Decydenci zresztą na "agresje", czy "terroryzmy" (cokolwiek nimi nazywać) są przygotowani dużo wcześniej, więc choć na pozór mają wiele spraw do uwzględnienia, ich decyzje są szybkie.
Pozdrawiam
miarka
@miarka
28 Listopada, 2014 - 19:41
No wiec się tu zgadzamy,ale również decyzja o marszu też musi być szybka, bo za kilka tygodni "entuzjazm' się w sposób naturalny wypali.
Jozio z Londynu
28 Listopada, 2014 - 19:52
Spokojnie - entuzjazm to stan ducha, nie emocja, ulotna ze swojej natury i często nadmierna, a wtedy nawet bardzo szkodliwa, więc nawet dobrze, że odcedzi to napaleńców podatnych na prowokacje.
Nadto zdrowe emocje towarzyszą uczuciom - patriotom ich nie zabraknie.
Nie ustawajmy więc w roztropnym przygotowywaniu się.
Pozdrawiam
miarka
@miarka
28 Listopada, 2014 - 18:40
Witaj
Jestem bardzo mile zaskoczony. To bardzo konkretne manifesto.

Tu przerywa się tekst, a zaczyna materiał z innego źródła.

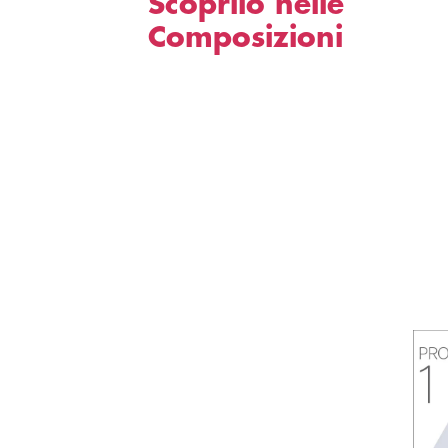
Scoprilo nelle
Composizioni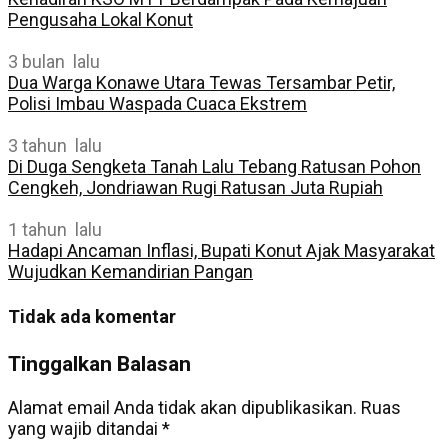
Pengusaha Lokal Konut
3 bulan lalu
Dua Warga Konawe Utara Tewas Tersambar Petir,
Polisi Imbau Waspada Cuaca Ekstrem
3 tahun lalu
Di Duga Sengketa Tanah Lalu Tebang Ratusan Pohon
Cengkeh, Jondriawan Rugi Ratusan Juta Rupiah
1 tahun lalu
Hadapi Ancaman Inflasi, Bupati Konut Ajak Masyarakat
Wujudkan Kemandirian Pangan
Tidak ada komentar
Tinggalkan Balasan
Alamat email Anda tidak akan dipublikasikan.
Ruas
yang wajib ditandai
*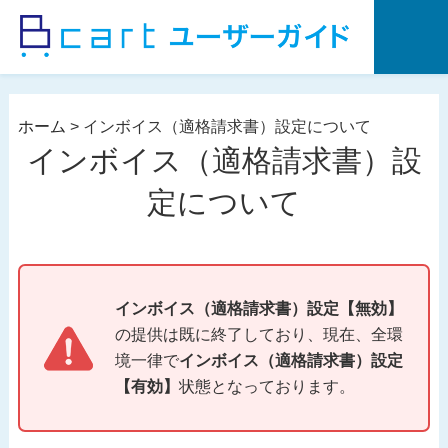
コ
ン
テ
ン
ツ
ホーム
>
インボイス（適格請求書）設定について
へ
インボイス（適格請求書）設
ス
キ
定について
ッ
プ
インボイス（適格請求書）設定【無効】
の提供は既に終了しており、現在、全環
境一律で
インボイス（適格請求書）設定
【有効】
状態となっております。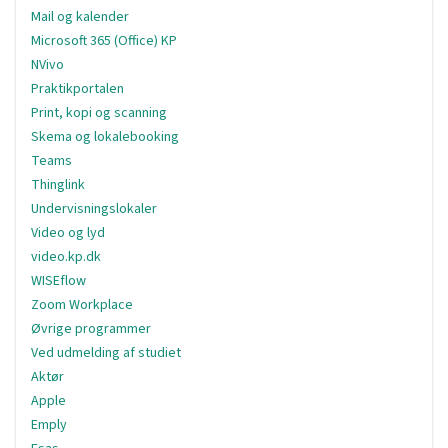
Mail og kalender
Microsoft 365 (Office) KP
NVivo
Praktikportalen
Print, kopi og scanning
Skema og lokalebooking
Teams
Thinglink
Undervisningslokaler
Video og lyd
video.kp.dk
WISEflow
Zoom Workplace
Øvrige programmer
Ved udmelding af studiet
Aktør
Apple
Emply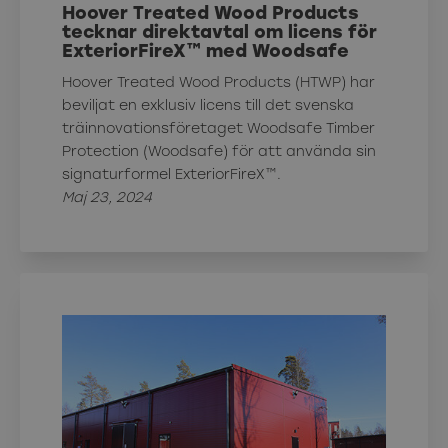
Hoover Treated Wood Products
tecknar direktavtal om licens för
ExteriorFireX™ med Woodsafe
Hoover Treated Wood Products (HTWP) har
beviljat en exklusiv licens till det svenska
träinnovationsföretaget Woodsafe Timber
Protection (Woodsafe) för att använda sin
signaturformel ExteriorFireX™.
Maj 23, 2024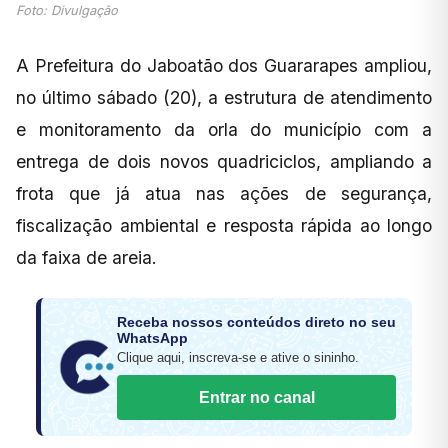
Foto: Divulgação
A Prefeitura do Jaboatão dos Guararapes ampliou,
no último sábado (20), a estrutura de atendimento
e monitoramento da orla do município com a
entrega de dois novos quadriciclos, ampliando a
frota que já atua nas ações de segurança,
fiscalização ambiental e resposta rápida ao longo
da faixa de areia.
Receba nossos conteúdos direto no seu
WhatsApp
Clique aqui, inscreva-se e ative o sininho.
Entrar no canal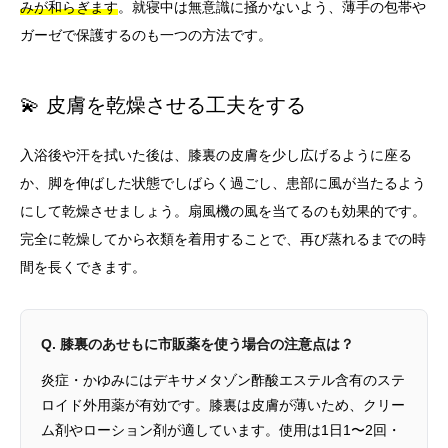
みが和らぎます
。就寝中は無意識に掻かないよう、薄手の包帯や
ガーゼで保護するのも一つの方法です。
💫 皮膚を乾燥させる工夫をする
入浴後や汗を拭いた後は、膝裏の皮膚を少し広げるように座る
か、脚を伸ばした状態でしばらく過ごし、患部に風が当たるよう
にして乾燥させましょう。扇風機の風を当てるのも効果的です。
完全に乾燥してから衣類を着用することで、再び蒸れるまでの時
間を長くできます。
Q. 膝裏のあせもに市販薬を使う場合の注意点は？
炎症・かゆみにはデキサメタゾン酢酸エステル含有のステ
ロイド外用薬が有効です。膝裏は皮膚が薄いため、クリー
ム剤やローション剤が適しています。使用は1日1〜2回・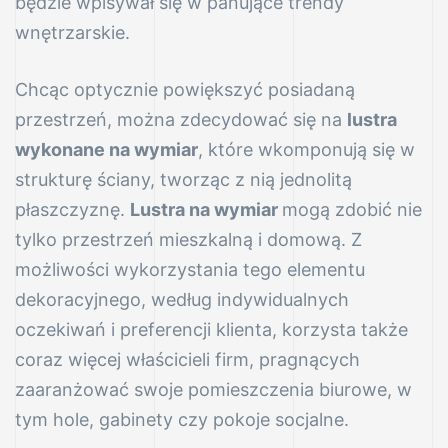
będzie wpisywał się w panujące trendy
wnętrzarskie.
Chcąc optycznie powiększyć posiadaną
przestrzeń, można zdecydować się na
lustra
wykonane na wymiar
, które wkomponują się w
nych
strukturę ściany, tworząc z nią jednolitą
awanów
płaszczyznę.
Lustra na wymiar
mogą zdobić nie
tylko przestrzeń mieszkalną i domową. Z
owanego
możliwości wykorzystania tego elementu
dekoracyjnego, według indywidualnych
oczekiwań i preferencji klienta, korzysta także
coraz więcej właścicieli firm, pragnących
nych
zaaranżować swoje pomieszczenia biurowe, w
tym hole, gabinety czy pokoje socjalne.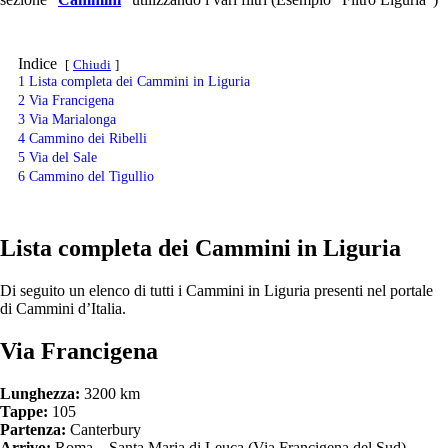
Indice
Chiudi
1
Lista completa dei Cammini in Liguria
2
Via Francigena
3
Via Marialonga
4
Cammino dei Ribelli
5
Via del Sale
6
Cammino del Tigullio
Lista completa dei Cammini in Liguria
Di seguito un elenco di tutti i Cammini in Liguria presenti nel portale
di Cammini d’Italia.
Via Francigena
Lunghezza:
3200 km
Tappe:
105
Partenza:
Canterbury
Arrivo:
Roma – Santa Maria di Leuca (Via Francigena del Sud)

To jest to, o co walczymy od Smoleńska.
Serdecznie pozdrawiam
Ps. Defetystom i tchórzom już się nie podoba, bo spałowali.
JK
Przepłynąłeś kiedyś sam ocean? Wokół tylko morze. Stajesz oko w oko ze swoim przeznaczeniem.
jazgdyni
28 Listopada, 2014 - 19:16
Witam.
Dziękuję. Zauważ, że to rozwinięcie tez z poprzedniego mojego wpisu: Prowokatorzy.